* **ACTIVITY**
Exact copies of the records below are needed, free of pictures.

* **TASK INPUT**
BEGIN

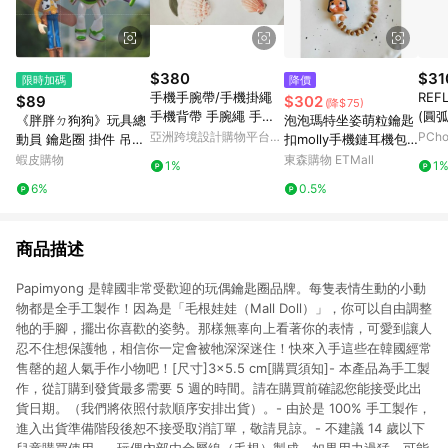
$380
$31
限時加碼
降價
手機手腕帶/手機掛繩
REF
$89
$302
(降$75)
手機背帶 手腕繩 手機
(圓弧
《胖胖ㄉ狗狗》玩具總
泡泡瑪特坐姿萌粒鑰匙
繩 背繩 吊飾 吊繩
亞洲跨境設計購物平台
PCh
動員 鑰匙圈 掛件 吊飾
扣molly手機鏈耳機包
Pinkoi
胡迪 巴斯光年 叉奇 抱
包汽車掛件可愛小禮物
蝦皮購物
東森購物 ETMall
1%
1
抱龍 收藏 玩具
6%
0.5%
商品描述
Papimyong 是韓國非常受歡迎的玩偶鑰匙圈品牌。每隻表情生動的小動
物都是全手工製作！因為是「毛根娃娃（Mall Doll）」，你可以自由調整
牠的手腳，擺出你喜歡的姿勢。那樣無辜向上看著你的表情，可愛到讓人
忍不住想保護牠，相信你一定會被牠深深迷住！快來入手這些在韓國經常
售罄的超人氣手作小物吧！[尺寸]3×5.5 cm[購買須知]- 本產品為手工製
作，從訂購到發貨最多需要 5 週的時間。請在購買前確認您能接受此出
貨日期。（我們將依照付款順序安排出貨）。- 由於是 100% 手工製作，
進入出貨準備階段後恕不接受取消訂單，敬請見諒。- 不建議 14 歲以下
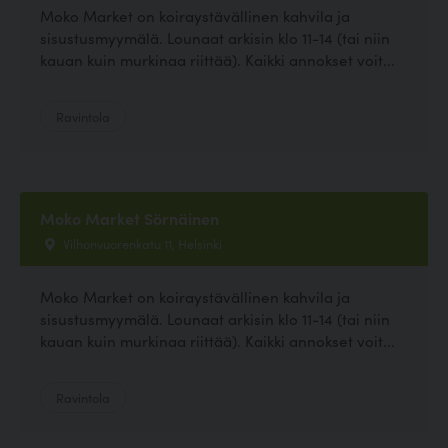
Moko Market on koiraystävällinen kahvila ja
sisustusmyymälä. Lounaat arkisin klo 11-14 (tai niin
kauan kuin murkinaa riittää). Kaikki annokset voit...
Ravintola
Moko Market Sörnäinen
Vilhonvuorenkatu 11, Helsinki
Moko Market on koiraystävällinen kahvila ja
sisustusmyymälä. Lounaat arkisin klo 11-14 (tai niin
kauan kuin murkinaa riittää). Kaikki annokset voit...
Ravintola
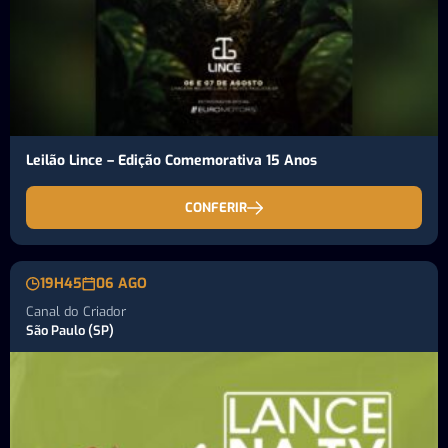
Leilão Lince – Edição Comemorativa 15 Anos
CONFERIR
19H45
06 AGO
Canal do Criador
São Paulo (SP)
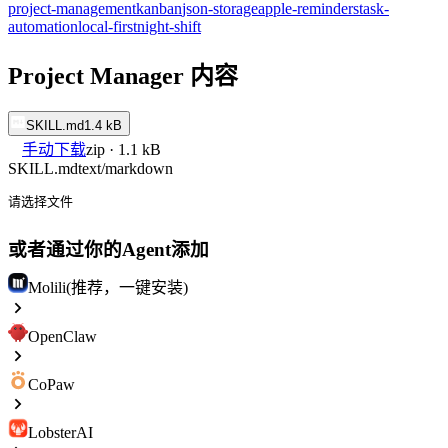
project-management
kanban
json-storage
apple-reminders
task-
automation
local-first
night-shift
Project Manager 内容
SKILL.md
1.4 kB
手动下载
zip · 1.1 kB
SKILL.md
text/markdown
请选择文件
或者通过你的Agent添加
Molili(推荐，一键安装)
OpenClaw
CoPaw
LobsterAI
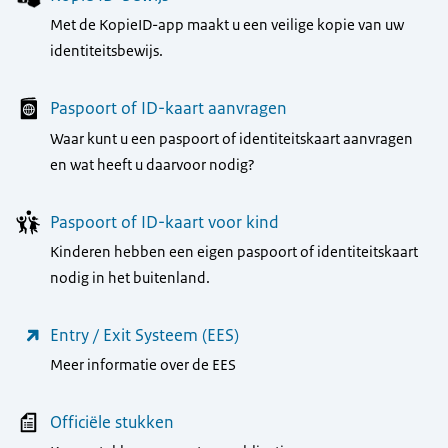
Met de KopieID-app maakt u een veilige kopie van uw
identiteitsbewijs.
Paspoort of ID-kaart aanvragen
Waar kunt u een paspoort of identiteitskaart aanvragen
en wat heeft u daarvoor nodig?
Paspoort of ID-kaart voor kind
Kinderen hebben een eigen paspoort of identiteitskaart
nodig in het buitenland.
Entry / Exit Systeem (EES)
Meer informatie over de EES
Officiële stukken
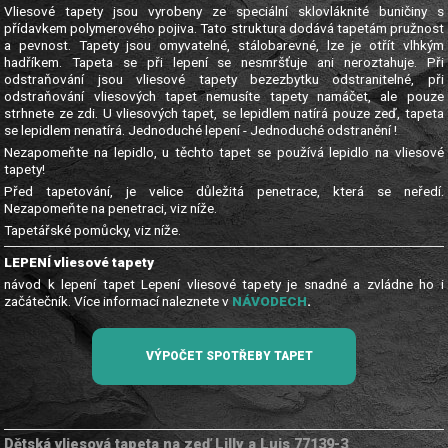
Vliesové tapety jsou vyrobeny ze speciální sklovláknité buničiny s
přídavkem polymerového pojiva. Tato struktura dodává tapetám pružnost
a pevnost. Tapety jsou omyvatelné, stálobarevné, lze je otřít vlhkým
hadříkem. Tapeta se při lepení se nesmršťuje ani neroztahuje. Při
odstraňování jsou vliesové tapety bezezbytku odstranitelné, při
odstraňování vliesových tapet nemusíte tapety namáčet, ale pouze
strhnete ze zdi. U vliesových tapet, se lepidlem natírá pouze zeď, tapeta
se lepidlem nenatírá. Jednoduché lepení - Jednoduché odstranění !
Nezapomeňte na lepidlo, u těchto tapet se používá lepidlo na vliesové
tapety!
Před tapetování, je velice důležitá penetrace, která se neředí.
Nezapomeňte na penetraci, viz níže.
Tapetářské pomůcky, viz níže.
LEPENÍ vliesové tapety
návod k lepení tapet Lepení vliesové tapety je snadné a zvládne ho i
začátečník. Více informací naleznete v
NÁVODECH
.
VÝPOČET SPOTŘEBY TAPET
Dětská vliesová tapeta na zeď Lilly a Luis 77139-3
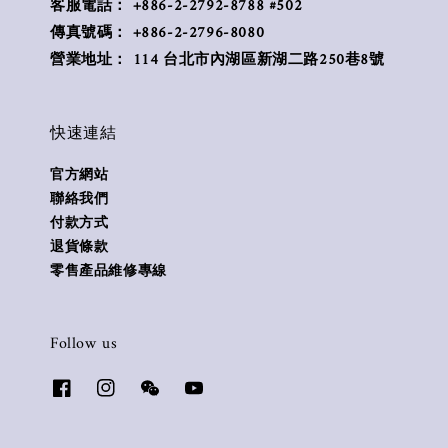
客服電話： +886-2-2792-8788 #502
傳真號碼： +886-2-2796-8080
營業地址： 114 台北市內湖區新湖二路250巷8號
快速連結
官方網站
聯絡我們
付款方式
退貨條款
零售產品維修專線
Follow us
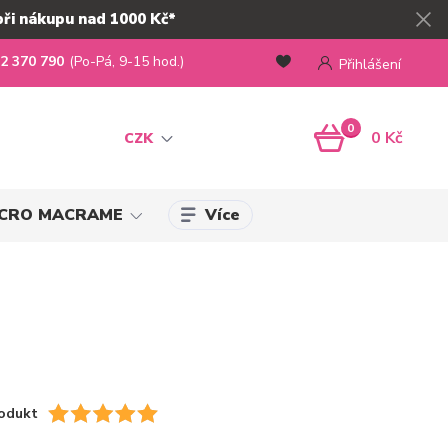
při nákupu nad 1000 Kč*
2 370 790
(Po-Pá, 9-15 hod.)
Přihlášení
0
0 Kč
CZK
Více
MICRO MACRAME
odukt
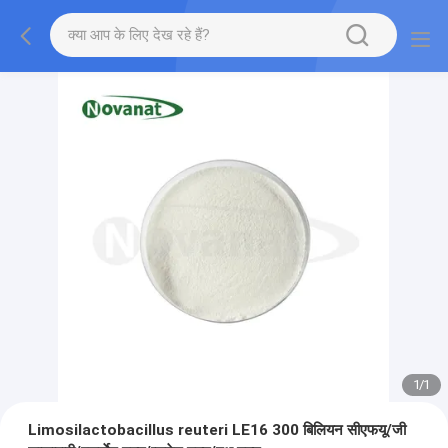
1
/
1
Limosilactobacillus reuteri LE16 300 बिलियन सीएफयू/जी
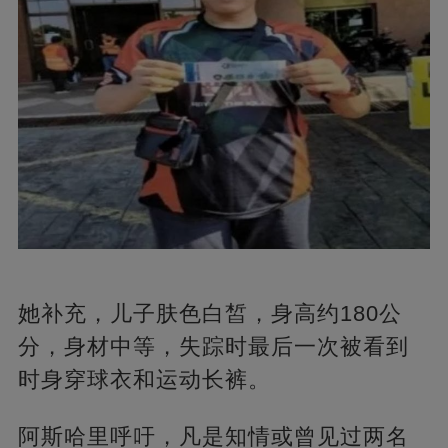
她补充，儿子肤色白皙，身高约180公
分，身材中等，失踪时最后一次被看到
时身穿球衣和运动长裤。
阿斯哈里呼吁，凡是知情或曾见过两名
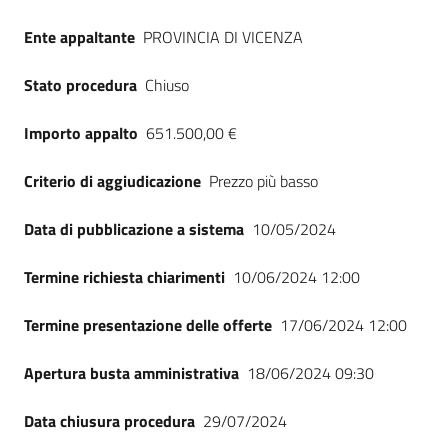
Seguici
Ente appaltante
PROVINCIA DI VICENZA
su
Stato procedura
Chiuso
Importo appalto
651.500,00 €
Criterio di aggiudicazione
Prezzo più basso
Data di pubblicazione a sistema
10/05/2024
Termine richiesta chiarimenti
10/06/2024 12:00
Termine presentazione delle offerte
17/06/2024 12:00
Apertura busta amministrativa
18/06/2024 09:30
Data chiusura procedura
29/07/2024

END

* **ANSWER TO THIS EXERCISE**
$380
$31
限時加碼
降價
手機手腕帶/手機掛繩
REF
$89
$302
(降$75)
手機背帶 手腕繩 手機
(圓弧
《胖胖ㄉ狗狗》玩具總
泡泡瑪特坐姿萌粒鑰匙
繩 背繩 吊飾 吊繩
亞洲跨境設計購物平台
PCh
動員 鑰匙圈 掛件 吊飾
扣molly手機鏈耳機包
Pinkoi
胡迪 巴斯光年 叉奇 抱
包汽車掛件可愛小禮物
蝦皮購物
東森購物 ETMall
1%
1
抱龍 收藏 玩具
6%
0.5%
商品描述
Papimyong 是韓國非常受歡迎的玩偶鑰匙圈品牌。每隻表情生動的小動
物都是全手工製作！因為是「毛根娃娃（Mall Doll）」，你可以自由調整
牠的手腳，擺出你喜歡的姿勢。那樣無辜向上看著你的表情，可愛到讓人
忍不住想保護牠，相信你一定會被牠深深迷住！快來入手這些在韓國經常
售罄的超人氣手作小物吧！[尺寸]3×5.5 cm[購買須知]- 本產品為手工製
作，從訂購到發貨最多需要 5 週的時間。請在購買前確認您能接受此出
貨日期。（我們將依照付款順序安排出貨）。- 由於是 100% 手工製作，
進入出貨準備階段後恕不接受取消訂單，敬請見諒。- 不建議 14 歲以下
Moko Market on koiraystävällinen kahvila ja
sisustusmyymälä. Lounaat arkisin klo 11-14 (tai niin
kauan kuin murkinaa riittää). Kaikki annokset voit...
Ravintola
Moko Market Sörnäinen
Vilhonvuorenkatu 11, Helsinki
Moko Market on koiraystävällinen kahvila ja
sisustusmyymälä. Lounaat arkisin klo 11-14 (tai niin
kauan kuin murkinaa riittää). Kaikki annokset voit...
Ravintola
Leilão Lince – Edição Comemorativa 15 Anos
CONFERIR
19H45
06 AGO
Canal do Criador
São Paulo (SP)
project-management
kanban
json-storage
apple-reminders
task-
automation
local-first
night-shift
Project Manager 内容
SKILL.md
1.4 kB
手动下载
zip · 1.1 kB
SKILL.md
text/markdown
请选择文件
或者通过你的Agent添加
Molili(推荐，一键安装)
OpenClaw
CoPaw
LobsterAI
Met de KopieID-app maakt u een veilige kopie van uw
identiteitsbewijs.
Paspoort of ID-kaart aanvragen
Waar kunt u een paspoort of identiteitskaart aanvragen
en wat heeft u daarvoor nodig?
Paspoort of ID-kaart voor kind
Kinderen hebben een eigen paspoort of identiteitskaart
nodig in het buitenland.
Entry / Exit Systeem (EES)
Meer informatie over de EES
Officiële stukken
Vliesové tapety jsou vyrobeny ze speciální sklovláknité buničiny s
přídavkem polymerového pojiva. Tato struktura dodává tapetám pružnost
a pevnost. Tapety jsou omyvatelné, stálobarevné, lze je otřít vlhkým
hadříkem. Tapeta se při lepení se nesmršťuje ani neroztahuje. Při
odstraňování jsou vliesové tapety bezezbytku odstranitelné, při
odstraňování vliesových tapet nemusíte tapety namáčet, ale pouze
strhnete ze zdi. U vliesových tapet, se lepidlem natírá pouze zeď, tapeta
se lepidlem nenatírá. Jednoduché lepení - Jednoduché odstranění !
Nezapomeňte na lepidlo, u těchto tapet se používá lepidlo na vliesové
tapety!
Před tapetování, je velice důležitá penetrace, která se neředí.
Nezapomeňte na penetraci, viz níže.
Tapetářské pomůcky, viz níže.
LEPENÍ vliesové tapety
návod k lepení tapet Lepení vliesové tapety je snadné a zvládne ho i
začátečník. Více informací naleznete v
NÁVODECH
.
VÝPOČET SPOTŘEBY TAPET
Dětská vliesová tapeta na zeď Lilly a Luis 77139-3
客服電話： +886-2-2792-8788 #502
傳真號碼： +886-2-2796-8080
營業地址： 114 台北市內湖區新湖二路250巷8號
快速連結
官方網站
聯絡我們
付款方式
退貨條款
零售產品維修專線
Follow us
při nákupu nad 1000 Kč*
2 370 790
(Po-Pá, 9-15 hod.)
Přihlášení
0
0 Kč
CZK
Více
MICRO MACRAME
odukt
1
/
1
Limosilactobacillus reuteri LE16 300 बिलियन सीएफयू/जी
她补充，儿子肤色白皙，身高约180公
分，身材中等，失踪时最后一次被看到
时身穿球衣和运动长裤。
阿斯哈里呼吁，凡是知情或曾见过两名
Seguici
Ente appaltante
PROVINCIA DI VICENZA
su
Stato procedura
Chiuso
Importo appalto
651.500,00 €
Criterio di aggiudicazione
Prezzo più basso
Data di pubblicazione a sistema
10/05/2024
Termine richiesta chiarimenti
10/06/2024 12:00
Termine presentazione delle offerte
17/06/2024 12:00
Apertura busta amministrativa
18/06/2024 09:30
Data chiusura procedura
29/07/2024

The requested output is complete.